About the Timestamp Converter
This timestamp converter turns a Unix epoch value into a human-readable date and back again. Paste a timestamp in seconds or milliseconds and it shows the ISO 8601 string, the UTC and local representations and the day of the week. Paste a date and it gives you the epoch value. Leave it blank to get the current time.
Unix time counts the seconds since 1 January 1970 UTC and is the standard way computers store moments in time, so converting it to something readable is a constant developer chore. Everything runs in your browser — nothing is sent to a server — and millisecond timestamps are detected automatically.
How to use it
- Type or paste a Unix timestamp (seconds or milliseconds).

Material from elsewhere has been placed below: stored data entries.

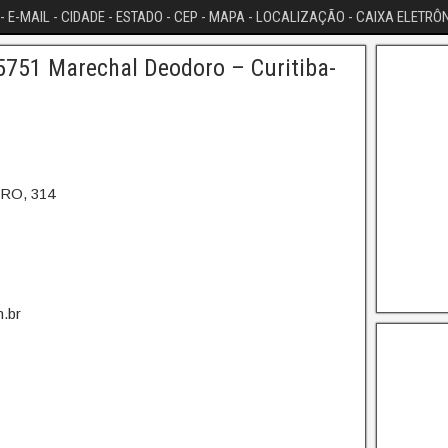
- E-MAIL - CIDADE - ESTADO - CEP - MAPA - LOCALIZAÇÃO - CAIXA ELETRÔ
5751 Marechal Deodoro – Curitiba-
RO, 314
.br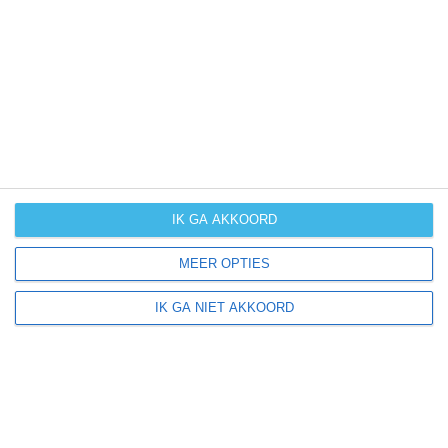
UV-index
UV 0
Camatindi ligt in:
Amerika
Zuid-Amerika
Bolivia
IK GA AKKOORD
MEER OPTIES
Klimaatinfo van Bolivia
IK GA NIET AKKOORD
Het actuele weer en de weersvoorspelling voor de
komende dagen of weken zeggen niets over hoe het
weer in andere maanden kan zijn. Wil je een indicatie
hebben van hoe het weer gemiddeld is in Bolivia?
Daarvoor hebben wij handige klimaatinfo over Bolivia.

- Or paste a date string like 2026-06-27 to convert the other way.
- Leave the field empty and press 'use now' for the current time.
- Read the epoch, ISO 8601, UTC and local values.
Examples
- Convert 1700000000 to a readable date.
- Find the Unix timestamp for a given calendar date.
- Get the current epoch time in seconds and milliseconds.
Frequently asked questions
What is a Unix timestamp?
It is the number of seconds elapsed since 00:00:00 UTC on 1 January 1970 (the Unix epoch), ignoring leap seconds. It is a compact, timezone-independent way to represent a moment in time.
Seconds or milliseconds — how does it know?
Timestamps with 12 or more digits are treated as milliseconds; shorter values are treated as seconds. Both are shown in the output regardless.
Does it handle my local timezone?
Yes. The output shows both the UTC value and a 'local' value rendered in your device's timezone.
Does my input leave the browser?
No. The conversion runs entirely client-side in JavaScript; nothing is sent to a server.